# PROMPT:
Reproduce, exactly, the lines of the material below from the line containing "News zum Laufbus" through the line containing "Heute Nacht sinkt", with both end lines included and nothing else.

# RECORDS FOR THE TASK:
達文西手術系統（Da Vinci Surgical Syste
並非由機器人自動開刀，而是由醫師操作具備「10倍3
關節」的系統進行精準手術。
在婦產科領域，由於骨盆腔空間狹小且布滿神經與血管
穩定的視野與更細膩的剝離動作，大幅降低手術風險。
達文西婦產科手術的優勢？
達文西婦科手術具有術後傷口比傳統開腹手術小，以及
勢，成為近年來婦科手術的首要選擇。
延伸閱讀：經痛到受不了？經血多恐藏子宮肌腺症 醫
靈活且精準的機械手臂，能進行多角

--

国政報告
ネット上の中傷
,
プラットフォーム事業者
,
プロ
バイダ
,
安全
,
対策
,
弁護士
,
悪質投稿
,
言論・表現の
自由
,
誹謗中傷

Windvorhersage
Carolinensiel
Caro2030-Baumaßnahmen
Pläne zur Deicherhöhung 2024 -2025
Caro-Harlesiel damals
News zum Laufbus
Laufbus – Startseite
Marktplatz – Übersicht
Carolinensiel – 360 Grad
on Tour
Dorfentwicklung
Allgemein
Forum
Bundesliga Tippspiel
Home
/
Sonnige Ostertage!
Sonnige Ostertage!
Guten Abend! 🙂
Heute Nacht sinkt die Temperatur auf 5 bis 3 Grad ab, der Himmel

# ANSWER TO THIS TASK:
News zum Laufbus
Laufbus – Startseite
Marktplatz – Übersicht
Carolinensiel – 360 Grad
on Tour
Dorfentwicklung
Allgemein
Forum
Bundesliga Tippspiel
Home
/
Sonnige Ostertage!
Sonnige Ostertage!
Guten Abend! 🙂
Heute Nacht sinkt die Temperatur auf 5 bis 3 Grad ab, der Himmel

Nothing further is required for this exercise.